● Your goal
Your response should contain only the lines running from the top of the data below through the line with "Jasper van Gend received the awards during", both included. Pictures must be omitted.

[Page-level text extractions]
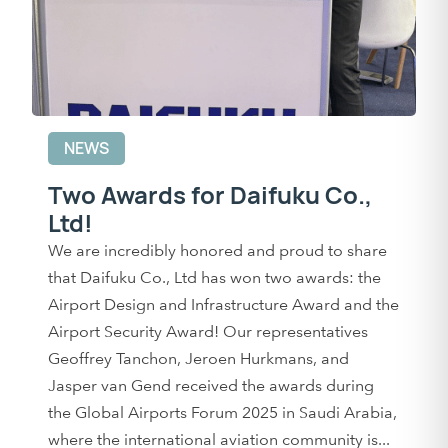
NEWS
Two Awards for Daifuku Co.,
Ltd!
We are incredibly honored and proud to share
that Daifuku Co., Ltd has won two awards: the
Airport Design and Infrastructure Award and the
Airport Security Award! Our representatives
Geoffrey Tanchon, Jeroen Hurkmans, and
Jasper van Gend received the awards during
the Global Airports Forum 2025 in Saudi Arabia,
where the international aviation community is...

● Result for this task
NEWS
Two Awards for Daifuku Co.,
Ltd!
We are incredibly honored and proud to share
that Daifuku Co., Ltd has won two awards: the
Airport Design and Infrastructure Award and the
Airport Security Award! Our representatives
Geoffrey Tanchon, Jeroen Hurkmans, and
Jasper van Gend received the awards during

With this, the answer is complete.